Time for a banking truth and reconciliation commission …
“If I speak as a member of the industry rather than as chief executive of Barclays, I absolutely have to say we should share our portion of responsibility,” says John Varley, Barclays’ CEO.
In terms of tarnish, there is not enough polish in the shops to remove the stain of recent events from the high-street banks. Which, of course, is not fair on the handful of institutions that boycotted the madman’s casino. Yet fair or otherwise, ‘bank’ is one of the words least likely to spark warm feelings of consumer affection.
For that matter, banks have never enjoyed ‘consumer-favourite’ status. Following the well-catalogued series of self-inflicted disasters, their reputation has sunk to a new low. John Varley acknowledged on BBC’s Panorama programme that the banking industry was going through a “public relations crisis”.

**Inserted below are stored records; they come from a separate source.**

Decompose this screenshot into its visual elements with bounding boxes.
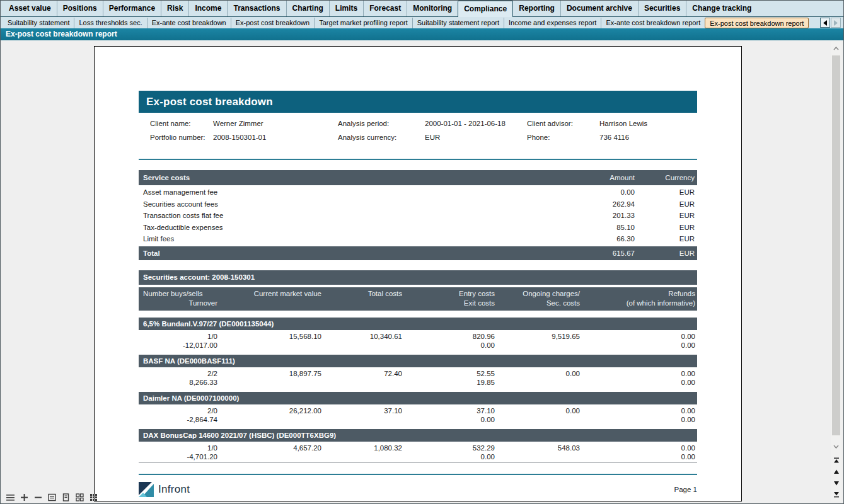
cell: 0.00 [582,341,697,350]
positions-column-header: Number buys/sells Current market value T… [139,287,697,311]
tab-scroll-controls [820,18,841,28]
fee-label: Securities account fees [139,198,524,210]
tab-risk[interactable]: Risk [161,1,188,16]
brand-logo: Infront [139,482,190,497]
col-entry-costs: Entry costs [404,289,497,299]
total-label: Total [139,246,524,260]
cell [219,341,323,350]
tab-suitability-statement[interactable]: Suitability statement [3,18,74,28]
tab-target-market-profiling-report[interactable]: Target market profiling report [314,18,412,28]
cell: 15,568.10 [219,332,323,341]
app-window: Asset value Positions Performance Risk I… [0,0,844,504]
cell: 548.03 [497,444,582,452]
cell: 52.55 [404,369,497,378]
tab-reporting[interactable]: Reporting [513,1,560,16]
cell: 0.00 [582,444,697,452]
cell: 10,340.61 [323,332,404,341]
cell: 0.00 [582,415,697,424]
two-page-view-icon[interactable] [76,493,84,501]
report-viewer: Ex-post cost breakdown Client name: Wern… [1,40,843,503]
viewer-toolbar [6,493,98,501]
report-page: Ex-post cost breakdown Client name: Wern… [94,46,742,501]
analysis-period-label: Analysis period: [338,119,425,128]
scrollbar-thumb[interactable] [832,55,840,435]
scroll-down-icon[interactable] [831,442,841,452]
tab-positions[interactable]: Positions [57,1,103,16]
cell: 0.00 [404,452,497,461]
cell: 0.00 [497,369,582,378]
cell: 8,266.33 [139,378,219,387]
vertical-scrollbar[interactable] [831,42,841,501]
thumbnail-view-icon[interactable] [90,493,98,501]
analysis-currency-value: EUR [425,133,527,142]
tab-charting[interactable]: Charting [286,1,329,16]
first-page-icon[interactable] [831,456,841,465]
table-row: Securities account fees 262.94 EUR [139,198,697,210]
tab-performance[interactable]: Performance [103,1,161,16]
currency-column-header: Currency [637,170,697,185]
cell [497,378,582,387]
infront-logo-icon [139,482,154,497]
table-row: Limit fees 66.30 EUR [139,233,697,245]
fee-amount: 201.33 [524,210,637,222]
cell: 26,212.00 [219,406,323,415]
menu-icon[interactable] [6,493,14,501]
tab-loss-thresholds-sec[interactable]: Loss thresholds sec. [74,18,146,28]
table-row: Transaction costs flat fee 201.33 EUR [139,210,697,222]
cell [323,341,404,350]
cell: 9,519.65 [497,332,582,341]
tab-income[interactable]: Income [188,1,227,16]
fit-page-icon[interactable] [62,493,70,501]
client-info-block: Client name: Werner Zimmer Analysis peri… [139,119,697,142]
previous-page-icon[interactable] [831,467,841,476]
cell: 37.10 [323,406,404,415]
cell: 19.85 [404,378,497,387]
cell: 1/0 [139,444,219,452]
tab-scroll-left-icon[interactable] [820,18,830,28]
analysis-period-value: 2000-01-01 - 2021-06-18 [425,119,527,128]
total-amount: 615.67 [524,246,637,260]
service-costs-body: Asset management fee 0.00 EUR Securities… [139,186,697,245]
security-name-banner: DAX BonusCap 14600 2021/07 (HSBC) (DE000… [139,429,697,442]
fee-currency: EUR [637,233,697,245]
tab-compliance[interactable]: Compliance [458,1,513,17]
tab-forecast[interactable]: Forecast [363,1,407,16]
tab-suitability-statement-report[interactable]: Suitability statement report [412,18,504,28]
security-section: 6,5% Bundanl.V.97/27 (DE0001135044) 1/0 … [139,318,697,351]
zoom-in-icon[interactable] [20,493,28,501]
next-page-icon[interactable] [831,479,841,488]
tab-monitoring[interactable]: Monitoring [407,1,458,16]
service-costs-header: Service costs Amount Currency [139,170,697,185]
tab-limits[interactable]: Limits [329,1,363,16]
scroll-up-icon[interactable] [831,43,841,54]
cell: 0.00 [582,369,697,378]
col-ongoing-charges: Ongoing charges/ [497,289,582,299]
fee-label: Asset management fee [139,186,524,198]
tab-scroll-right-icon[interactable] [831,18,841,28]
cell: 18,897.75 [219,369,323,378]
cell [323,378,404,387]
tab-income-and-expenses-report[interactable]: Income and expenses report [504,18,601,28]
tab-transactions[interactable]: Transactions [227,1,286,16]
security-section: DAX BonusCap 14600 2021/07 (HSBC) (DE000… [139,429,697,463]
tab-ex-post-cost-breakdown-report[interactable]: Ex-post cost breakdown report [705,18,809,28]
tab-asset-value[interactable]: Asset value [3,1,57,16]
tab-ex-ante-cost-breakdown-report[interactable]: Ex-ante cost breakdown report [601,18,705,28]
tab-securities[interactable]: Securities [638,1,686,16]
tab-ex-post-cost-breakdown[interactable]: Ex-post cost breakdown [231,18,314,28]
last-page-icon[interactable] [831,490,841,499]
cell [323,415,404,424]
report-footer: Infront Page 1 [139,482,697,497]
tab-change-tracking[interactable]: Change tracking [686,1,757,16]
col-total-costs: Total costs [323,289,404,299]
cell: 72.40 [323,369,404,378]
service-costs-title: Service costs [139,170,524,185]
zoom-out-icon[interactable] [34,493,42,501]
security-section: Daimler NA (DE0007100000) 2/0 26,212.00 … [139,392,697,425]
tab-ex-ante-cost-breakdown[interactable]: Ex-ante cost breakdown [147,18,231,28]
col-turnover: Turnover [139,299,219,308]
fit-width-icon[interactable] [48,493,56,501]
tab-document-archive[interactable]: Document archive [560,1,638,16]
security-rows: 1/0 15,568.10 10,340.61 820.96 9,519.65 … [139,331,697,351]
security-rows: 2/0 26,212.00 37.10 37.10 0.00 0.00 -2,8… [139,406,697,425]
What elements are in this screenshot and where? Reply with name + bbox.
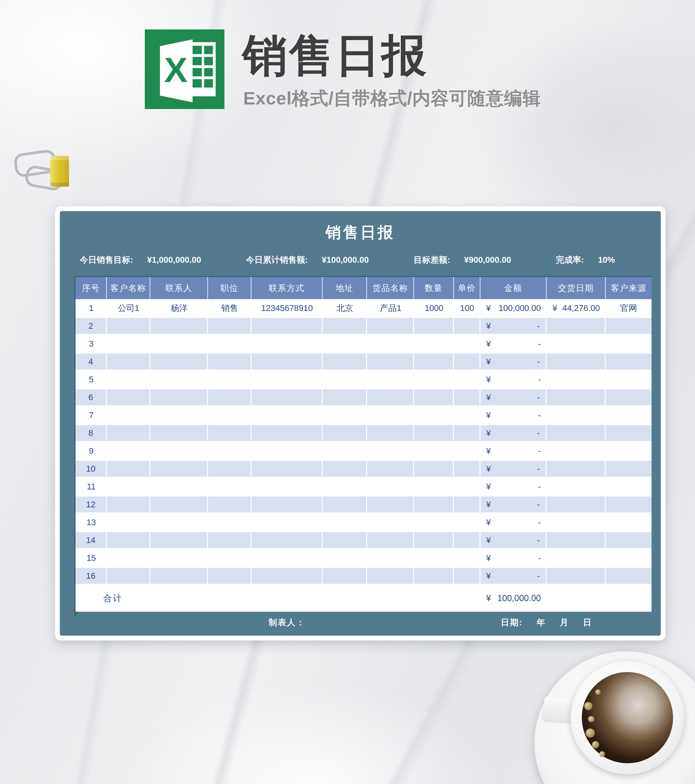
stat-label: 今日累计销售额: [246,255,308,265]
table-cell [150,389,208,405]
amount-cell: ¥- [480,478,547,496]
currency-symbol: ¥ [486,392,491,402]
column-header: 货品名称 [367,277,414,299]
table-cell [208,549,251,567]
table-cell [367,425,414,441]
table-cell: 4 [76,354,107,370]
amount-cell: ¥- [480,406,547,424]
amount-cell: ¥- [480,532,547,548]
table-cell [454,478,480,496]
table-cell [414,425,454,441]
currency-symbol: ¥ [486,517,491,527]
table-cell [251,513,323,531]
delivery-date-cell [546,532,606,548]
table-row: 6¥- [76,389,652,406]
table-cell [606,478,652,496]
table-cell [150,496,208,512]
table-cell [606,532,652,548]
table-cell [323,568,367,584]
delivery-date-cell [546,406,606,424]
table-cell [208,406,251,424]
currency-symbol: ¥ [486,535,491,545]
date-day-label: 日 [583,617,592,628]
table-cell [606,354,652,370]
table-cell [414,406,454,424]
table-cell [414,442,454,460]
table-cell [454,532,480,548]
table-cell [606,318,652,334]
report-card-surface: 销售日报 今日销售目标:¥1,000,000.00今日累计销售额:¥100,00… [60,211,661,636]
table-cell [150,461,208,477]
table-cell [367,389,414,405]
table-cell: 11 [76,478,107,496]
table-cell [251,425,323,441]
table-cell [323,318,367,334]
stat-pair: 目标差额:¥900,000.00 [414,255,511,265]
delivery-date-cell [546,461,606,477]
table-cell: 16 [76,568,107,584]
table-cell [367,478,414,496]
table-cell [251,354,323,370]
table-cell [367,442,414,460]
delivery-date-cell [546,568,606,584]
table-cell: 5 [76,371,107,389]
table-row: 14¥- [76,531,652,549]
column-header: 职位 [208,277,251,299]
summary-stats-row: 今日销售目标:¥1,000,000.00今日累计销售额:¥100,000.00目… [80,255,615,265]
table-cell [150,513,208,531]
date-label: 日期: [501,617,523,628]
amount-cell: ¥- [480,335,547,352]
table-cell [251,478,323,496]
table-cell [150,568,208,584]
cell-value: - [537,571,540,581]
coffee-bubble [592,741,599,748]
amount-cell: ¥- [480,442,547,460]
coffee-bubble [599,751,605,757]
table-cell [367,532,414,548]
coffee-liquid [582,672,673,763]
cell-value: - [538,517,541,527]
preparer-label: 制表人： [269,617,305,628]
table-cell [367,406,414,424]
table-cell [454,425,480,441]
table-cell [606,496,652,512]
table-cell [414,513,454,531]
table-cell [606,549,652,567]
sales-table-body: 1公司1杨洋销售12345678910北京产品11000100¥100,000.… [76,299,652,585]
table-cell [208,532,251,548]
table-cell [414,568,454,584]
amount-cell: ¥- [480,371,547,389]
delivery-date-cell [546,513,606,531]
column-header: 数量 [414,277,454,299]
table-cell [323,532,367,548]
amount-cell: ¥100,000.00 [480,299,547,317]
column-header: 序号 [76,277,107,299]
table-cell [107,549,150,567]
table-row: 11¥- [76,478,652,496]
table-cell [606,389,652,405]
stat-label: 今日销售目标: [80,255,133,265]
table-cell: 15 [76,549,107,567]
currency-symbol: ¥ [486,428,491,438]
table-cell: 2 [76,318,107,334]
column-header: 客户名称 [107,277,150,299]
currency-symbol: ¥ [486,571,491,581]
table-cell [107,461,150,477]
table-cell [251,318,323,334]
stat-value: ¥900,000.00 [464,255,511,265]
table-cell [606,406,652,424]
table-cell: 公司1 [107,299,150,317]
table-cell: 6 [76,389,107,405]
table-cell: 12 [76,496,107,512]
table-cell [367,354,414,370]
cell-value: - [537,499,540,509]
cell-value: - [538,410,541,420]
table-cell [454,568,480,584]
total-amount-cell: ¥ 100,000.00 [480,585,547,612]
coffee-bubble [586,728,595,738]
table-cell [606,568,652,584]
stat-label: 完成率: [556,255,584,265]
amount-cell: ¥- [480,513,547,531]
excel-logo-letter: X [164,50,188,89]
date-month-label: 月 [560,617,569,628]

“We have to have a banking industry in which consumers have trust and in some cases that trust has broken down,” he said. “If I ask myself, ‘Do I feel the industry should be self-confident about recreating that trust through time?’ I do feel that, but it starts by saying sorry. It starts by admitting things went wrong.” For those scorched by the after-burn of the banking crisis, it may be a bit late.
From a brand developer’s perspective, the banks present the mother of all challenges. Yet despite the fallout from their crazed pursuit of unsustainable returns, this could be a once-in-a-lifetime chance for brand-revitalisation. It is hard to see this happening, though, until those who own the brand have subjected their organisations to a brutally honest review of the bad, the ugly – hard to think of much good. Only then can the banks hope to reset the clock for a fresh start.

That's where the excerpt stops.